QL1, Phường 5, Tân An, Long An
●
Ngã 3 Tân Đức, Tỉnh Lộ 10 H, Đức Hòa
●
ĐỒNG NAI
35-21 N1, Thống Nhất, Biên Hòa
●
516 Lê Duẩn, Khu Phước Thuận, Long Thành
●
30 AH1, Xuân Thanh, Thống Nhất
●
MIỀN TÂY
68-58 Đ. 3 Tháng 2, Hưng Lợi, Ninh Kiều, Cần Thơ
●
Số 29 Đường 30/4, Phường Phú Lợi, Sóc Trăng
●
■ ■ ■ ■ ■ ■ ■
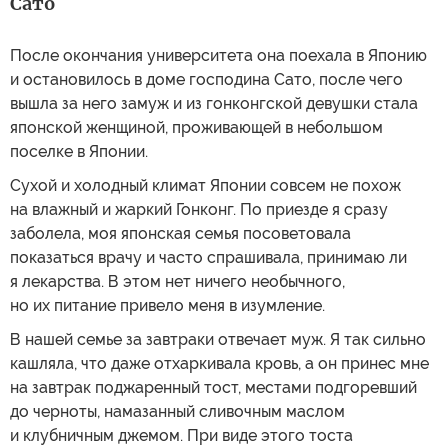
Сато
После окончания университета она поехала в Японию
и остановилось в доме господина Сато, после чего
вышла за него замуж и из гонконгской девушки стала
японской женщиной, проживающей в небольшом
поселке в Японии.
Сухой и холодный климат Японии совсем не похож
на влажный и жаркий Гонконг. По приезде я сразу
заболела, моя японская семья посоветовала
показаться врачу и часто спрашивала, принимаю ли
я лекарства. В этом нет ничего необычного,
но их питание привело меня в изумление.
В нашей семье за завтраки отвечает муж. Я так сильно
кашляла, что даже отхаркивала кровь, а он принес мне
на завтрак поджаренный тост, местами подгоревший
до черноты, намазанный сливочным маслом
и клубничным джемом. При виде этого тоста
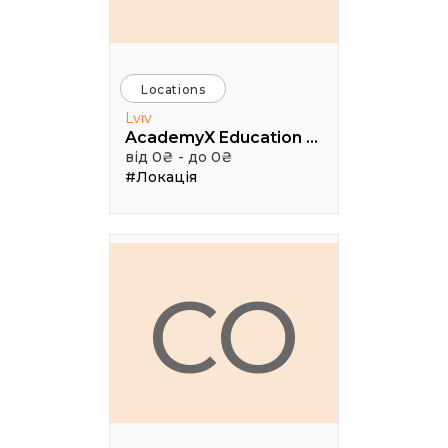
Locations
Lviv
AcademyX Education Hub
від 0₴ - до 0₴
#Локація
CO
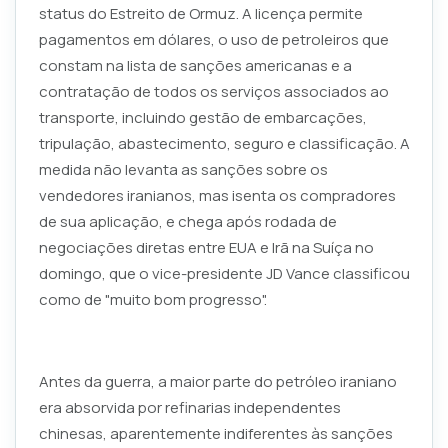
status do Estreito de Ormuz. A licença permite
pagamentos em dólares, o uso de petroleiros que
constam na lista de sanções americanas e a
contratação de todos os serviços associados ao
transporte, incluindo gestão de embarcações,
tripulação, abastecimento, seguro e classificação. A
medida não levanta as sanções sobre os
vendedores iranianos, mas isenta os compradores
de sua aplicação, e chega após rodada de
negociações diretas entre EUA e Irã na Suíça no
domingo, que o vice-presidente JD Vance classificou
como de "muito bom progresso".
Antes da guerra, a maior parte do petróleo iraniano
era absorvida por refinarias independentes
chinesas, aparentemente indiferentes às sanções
■ ■ ■ ■ ■ ■ ■
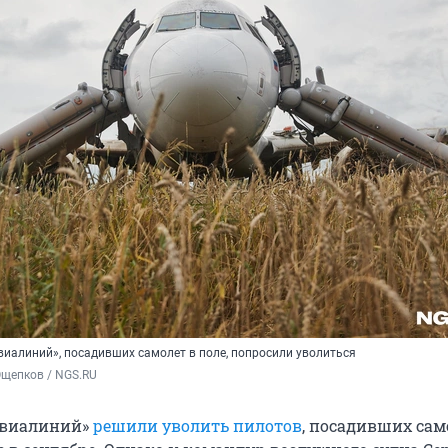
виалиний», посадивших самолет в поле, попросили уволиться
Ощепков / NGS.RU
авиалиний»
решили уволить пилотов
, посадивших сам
■ ■ ■ ■ ■ ■ ■
In the material above, find the line containing "vendedores iranianos, mas" and the line containing "chinesas, aparentemente indiferentes", then write out exactly those two lines and every line between them, and nothing more.

→ **SOLUTION TO THIS PROBLEM**:
vendedores iranianos, mas isenta os compradores
de sua aplicação, e chega após rodada de
negociações diretas entre EUA e Irã na Suíça no
domingo, que o vice-presidente JD Vance classificou
como de "muito bom progresso".
Antes da guerra, a maior parte do petróleo iraniano
era absorvida por refinarias independentes
chinesas, aparentemente indiferentes às sanções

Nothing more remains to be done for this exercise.